New Parliament Building | Parliament of India

India has a Magnificent Parliament!

The power of the Indian democratic system manifests in our Parliament, which weathered the Indian freedom struggle from colonial rule and witnessed many historical milestones. The existing building served as independent India’s first Parliament and witnessed the adoption of the Constitution of India. Thus, conserving and rejuvenating the rich heritage of the Parliament Building is a matter of national importance. An icon of India’s democratic spirit, the Parliament Building sits at the heart of Central Vista. India’s present Parliament House is a colonial-era building designed by British architects Sir Edwin Lutyens and Herbert Baker, which took six years to construct (1921-1927). Originally called the Council House, the building housed the Imperial Legislative Council. The Parliament Building witnessed the addition of two floors in 1956 to address the demand for more space. In 2006, the Parliament Museum was added to showcase the 2,500 years of rich democratic heritage of India. The building had to be modified to a large extent to suit the purpose of a modern Parliament.

Parliament of India

Blueprint for the Council House

After initial deliberations about the shape of the building, a circular shape was finalized by both the architects, Herbert Baker and Sir Edwin Lutyens as that would give the feel of a colosseum design for the Council House. It is popularly believed that the unique circular shape of the Chausath Yogini temple in Morena, (Madhya Pradesh) had inspired the design of the Council House, though there are no historical proofs for this.

Herbert Baker and Sir Edwin Lutyens

Need for the New Parliament Building

The Parliament House building construction was started in 1921 and commissioned in 1927. It is almost 100 years old and a Heritage Grade-I building. Over the years, the parliamentary activities and the number of people working therein and visitors have increased manifold. There is no record or document of the original design of the building. Therefore, the new constructions and modifications have been done in an ad-hoc manner. For example, two new stories constructed in 1956 over the outer circular part of the building hid the dome of the Central Hall and changed the facade of the original building. Further, the coverings of Jaali windows have reduced the natural light in the halls of two houses of the Parliament. Therefore, it is showing signs of distress and over-utilization and is not able to meet the current requirements in terms of space, amenities, and technology.

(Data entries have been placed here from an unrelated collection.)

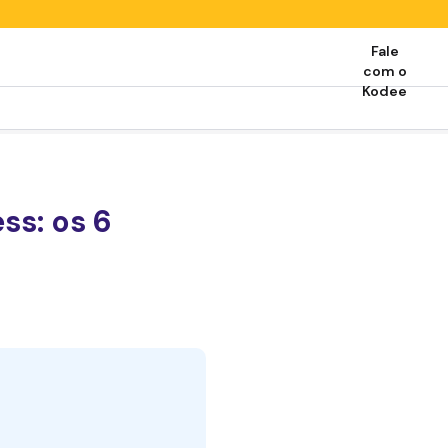
Fale
com o
Kodee
ss: os 6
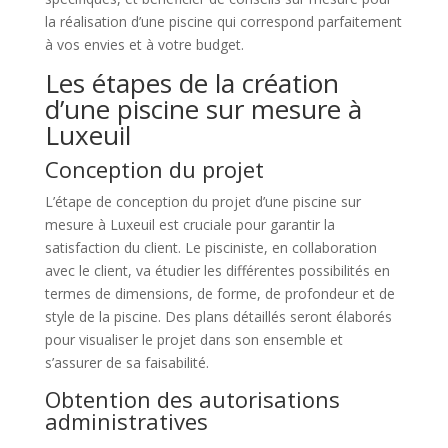
la réalisation d’une piscine qui correspond parfaitement
à vos envies et à votre budget.
Les étapes de la création
d’une piscine sur mesure à
Luxeuil
Conception du projet
L’étape de conception du projet d’une piscine sur
mesure à Luxeuil est cruciale pour garantir la
satisfaction du client. Le pisciniste, en collaboration
avec le client, va étudier les différentes possibilités en
termes de dimensions, de forme, de profondeur et de
style de la piscine. Des plans détaillés seront élaborés
pour visualiser le projet dans son ensemble et
s’assurer de sa faisabilité.
Obtention des autorisations
administratives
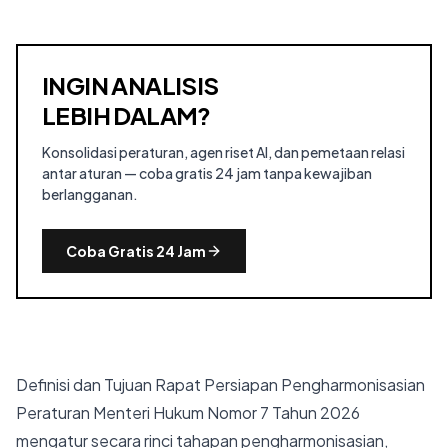
INGIN ANALISIS
LEBIH DALAM?
Konsolidasi peraturan, agen riset AI, dan pemetaan relasi
antar aturan — coba gratis 24 jam tanpa kewajiban
berlangganan.
Coba Gratis 24 Jam
Definisi dan Tujuan Rapat Persiapan Pengharmonisasian
Peraturan Menteri Hukum Nomor 7 Tahun 2026
mengatur secara rinci tahapan pengharmonisasian,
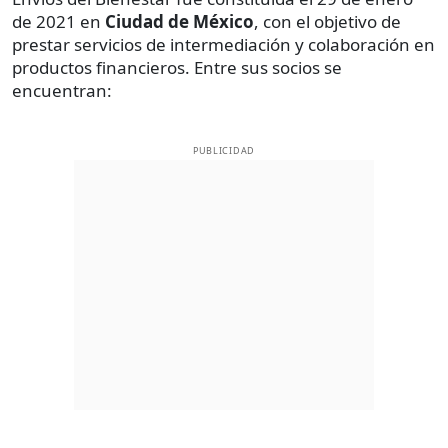
de 2021 en
Ciudad de México
, con el objetivo de
prestar servicios de intermediación y colaboración en
productos financieros. Entre sus socios se
encuentran:
PUBLICIDAD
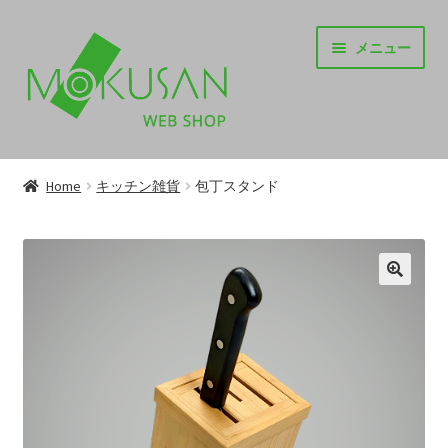
ナ
コ
メニュー
ビ
ン
ゲ
テ
ー
ン
シ
ツ
TOP
ョ
へ
ン
ス
Home
キッチン雑貨
包丁スタンド
サ
ITEM
へ
キ
ブ
ス
ッ
メ
キ
プ
お知らせ
ニ
ッ
ュ
プ
サ
SUPPORT
ー
ブ
を
メ
サ
INFORMATION
展
ニ
ブ
開
ュ
メ
CORPORATE
ー
ニ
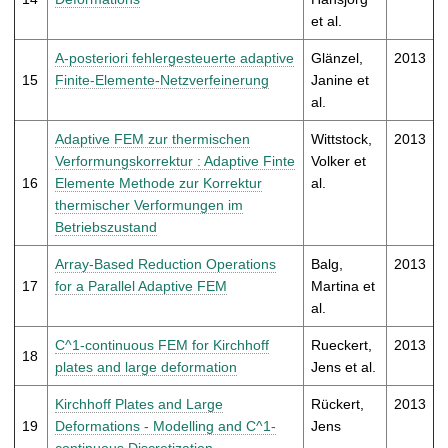
et al.
A-posteriori fehlergesteuerte adaptive
Glänzel,
2013
15
Finite-Elemente-Netzverfeinerung
Janine et
al.
Adaptive FEM zur thermischen
Wittstock,
2013
Verformungskorrektur : Adaptive Finte
Volker et
16
Elemente Methode zur Korrektur
al.
thermischer Verformungen im
Betriebszustand
Array-Based Reduction Operations
Balg,
2013
17
for a Parallel Adaptive FEM
Martina et
al.
C^1-continuous FEM for Kirchhoff
Rueckert,
2013
18
plates and large deformation
Jens et al.
Kirchhoff Plates and Large
Rückert,
2013
19
Deformations - Modelling and C^1-
Jens
continuous Discretization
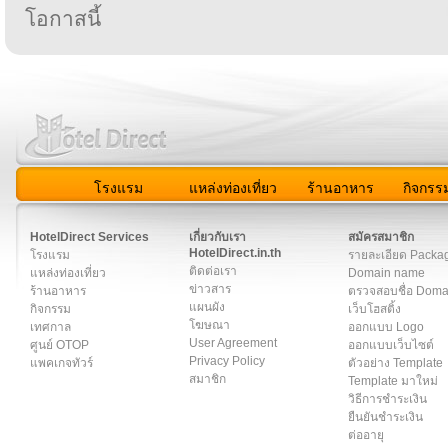
โอกาสนี้
โรงแรม
แหล่งท่องเที่ยว
ร้านอาหาร
กิจกรร
สมาชิก
|
เกี่ยวกับเรา
|
ติดต่อเรา
|
แผนผัง
|
ข่าวสาร
|
User A
HotelDirect Services
เกี่ยวกับเรา
สมัครสมาชิก
HotelDirect.in.th
โรงแรม
รายละเอียด Packa
ติดต่อเรา
แหล่งท่องเที่ยว
Domain name
ข่าวสาร
ร้านอาหาร
ตรวจสอบชื่อ Dom
แผนผัง
กิจกรรม
เว็บโฮสติ้ง
โฆษณา
เทศกาล
ออกแบบ Logo
User Agreement
ศูนย์ OTOP
ออกแบบเว็บไซต์
Privacy Policy
แพคเกจทัวร์
ตัวอย่าง Template
สมาชิก
Template มาใหม่
วิธีการชำระเงิน
ยืนยันชำระเงิน
ต่ออายุ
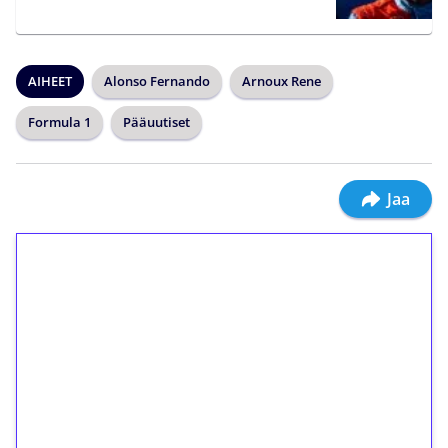
AIHEET
Alonso Fernando
Arnoux Rene
Formula 1
Pääuutiset
Jaa
1€ = 10€ arvosta
ilmaiskierroksia ilman
kierrätystä!
Talleta 1€
Saat heti 50 ilmaiskierrosta Tuohi 1000 -
peliin (arvo 0,20€ per kierros)!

Narrow Seating Space for MPs

The present building was never designed to accommodate a bicameral legislature for a full-fledged democracy. The number of Lok Sabha seats has remained unaltered at 545 based on the delimitation carried out on the basis of the 1971 Census. It is likely to increase substantially after 2026 as the freeze on the total number of seats is only till 2026. The seating arrangements are cramped and cumbersome, with no desks beyond the second row. The Central Hall has a seating capacity of only 440 persons. When the Joint Sessions are held, the problem of limited seats amplifies. Due to limited space for movement, it is also a huge security risk.